Information shown:
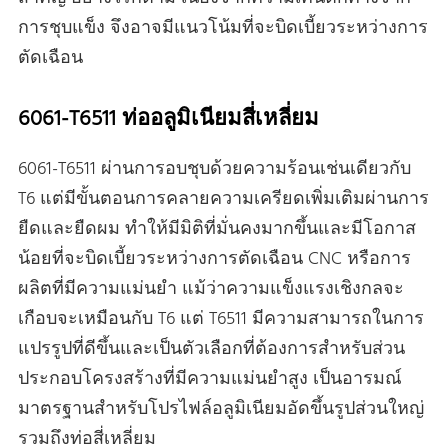
การชุบแข็ง จึงอาจมีแนวโน้มที่จะบิดเบี้ยวระหว่างการ
ตัดเฉือน
6061-T6511 ท่ออลูมิเนียมสี่เหลี่ยม
6061-T6511 ผ่านการอบชุบด้วยความร้อนเช่นเดียวกับ
T6 แต่มีขั้นตอนการคลายความเครียดเพิ่มเติมผ่านการ
ยืดและยืดผม ทําให้มีมิติที่มั่นคงมากขึ้นและมีโอกาส
น้อยที่จะบิดเบี้ยวระหว่างการตัดเฉือน CNC หรือการ
ผลิตที่มีความแม่นยํา แม้ว่าความแข็งแรงเชิงกลจะ
เกือบจะเหมือนกับ T6 แต่ T6511 มีความสามารถในการ
แปรรูปที่ดีขึ้นและเป็นตัวเลือกที่ต้องการสําหรับส่วน
ประกอบโครงสร้างที่มีความแม่นยําสูง เป็นอารมณ์
มาตรฐานสําหรับโปรไฟล์อลูมิเนียมอัดขึ้นรูปส่วนใหญ่
รวมถึงท่อสี่เหลี่ยม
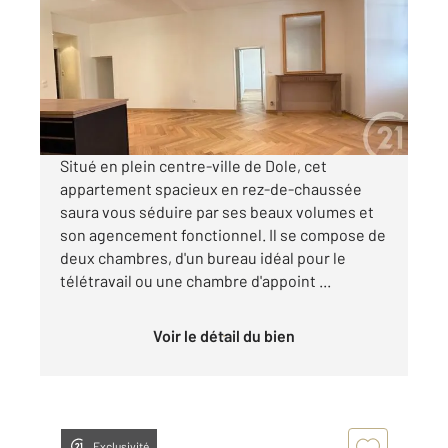
Ref : 13554
Appartement à louer
800 €
par mois charges comprises
Situé en plein centre-ville de Dole, cet
appartement spacieux en rez-de-chaussée
saura vous séduire par ses beaux volumes et
son agencement fonctionnel. Il se compose de
deux chambres, d'un bureau idéal pour le
télétravail ou une chambre d'appoint ...
Voir le détail du bien
Exclusivité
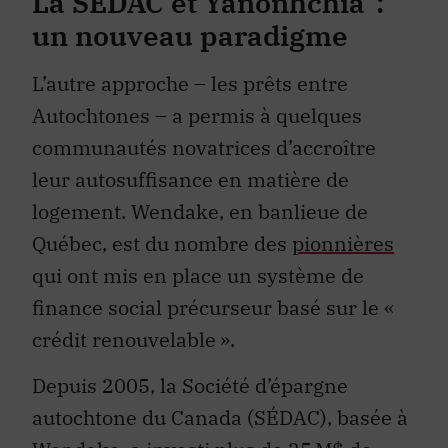
La
SÉDAC et Yänonhchia’ :
un nouveau paradigme
L’autre approche – les prêts entre
Autochtones – a permis à quelques
communautés novatrices d’accroître
leur autosuffisance en matière de
logement. Wendake, en banlieue de
Québec, est du nombre des
pionnières
qui ont mis en place un système de
finance social précurseur basé sur le «
crédit renouvelable ».
Depuis 2005, la Société d’épargne
autochtone du Canada (SÉDAC), basée à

What needs to be done:
Look through the material above and pick out each line holding the word "SÉDAC".

Finished task:
SÉDAC et Yänonhchia’ :
autochtone du Canada (SÉDAC), basée à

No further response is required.